Auto
mia
Di
Carlo Pelanda (9-12-2008)
Caro Esarcato
vrrruuumista, tra i settori più sotto pressione a
causa della recessione c’è quello dell’auto. E’ stato
colpito, globalmente, da tre crisi contemporanee: aumento dei prezzi dei
carburanti dal 2005 all’agosto del 2008; da settembre, calo a picco delle
vendite per pessimismo da recessione; riduzione del finanziamento agli aqcuisti per la crisi bancaria. I produttori
americani sono sull’orlo del fallimento, giapponesi ed europei tengono, ma con
crescenti difficoltà. L’amministratore delegato del Gruppo Fiat, Marchionne, ha previsto un futuro nero: solo sei produttori
al mondo potranno sopravvivere, ciascuno con la capacità di vendere almeno
cinque milioni e mezzo di auto all’anno. Potrà Fiat essere tra questi? Vista la natura portante in Italia
dell’industria automobilistica, in particolare l’indotto, tale domanda è di estremo rilievo e va messa in prima pagina.
Probabilmente
vi saranno aggregazioni o fusioni transcontinentali in
quanto per raggiungere la soglia di sopravvivenza indicata da Marchionne un gruppo aziendale dovrà essere capace di
vendere mezzi di mobilità sul piano globale. Tale strategia è già stata avviata
dai produttori francesi che si sono aggregati con giapponesi e stanno cercando
intese con americani. La Fiat sta facendo lo stesso, colloqui in
corso con i tedeschi di Mercedes e Bmw, con i secondi più approfonditi, collaborazioni
industriali già in atto con un gruppo francese. Se la Fiat
diventasse parte acquisita in una fusione, o secondaria in un’alleanza,
potrebbe ridurre le capacità produttive residenti in Italia e la domanda di
componenti da fabbriche italiane. Se l’azienda capogruppo o leader, infatti,
sarà tedesca o francese dubito che rinuncerà a
privilegiare, anche per pressioni politiche locali, la capacità produttiva
nazionale, cioè i propri operai. Da un lato sarebbe sciocco cercare di
influenzare la strategia della Fiat che è un’azienda
quotata obbligata a fare le scelte migliori per remunerare i propri azionisti.

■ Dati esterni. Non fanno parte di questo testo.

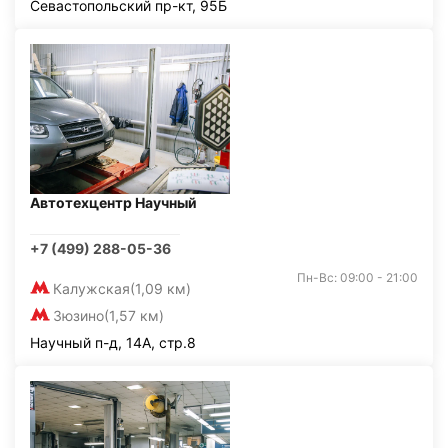
Севастопольский пр-кт, 95Б
Автотехцентр Научный
+7 (499) 288-05-36
Пн-Вс: 09:00 - 21:00
Калужская
(1,09 км)
Зюзино
(1,57 км)
Научный п-д, 14А, стр.8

Dall’altro non possiamo accettare, per interesse nazionale, una contrazione e
forse sparizione del settore produttivo automobilistico in Italia, anche
considerando quanta parte del Pil regionale di
Piemonte, Lombardia, Veneto ed Emilia, viene direttamente o indirettamente dal settore auto. La soluzione di interesse
nazionale è quella di creare un ambiente di mercato in Italia che favorisca la
capacità della Fiat di essere integratore e capogruppo di altri e non parte
integrata o secondarizzata. Come si può fare?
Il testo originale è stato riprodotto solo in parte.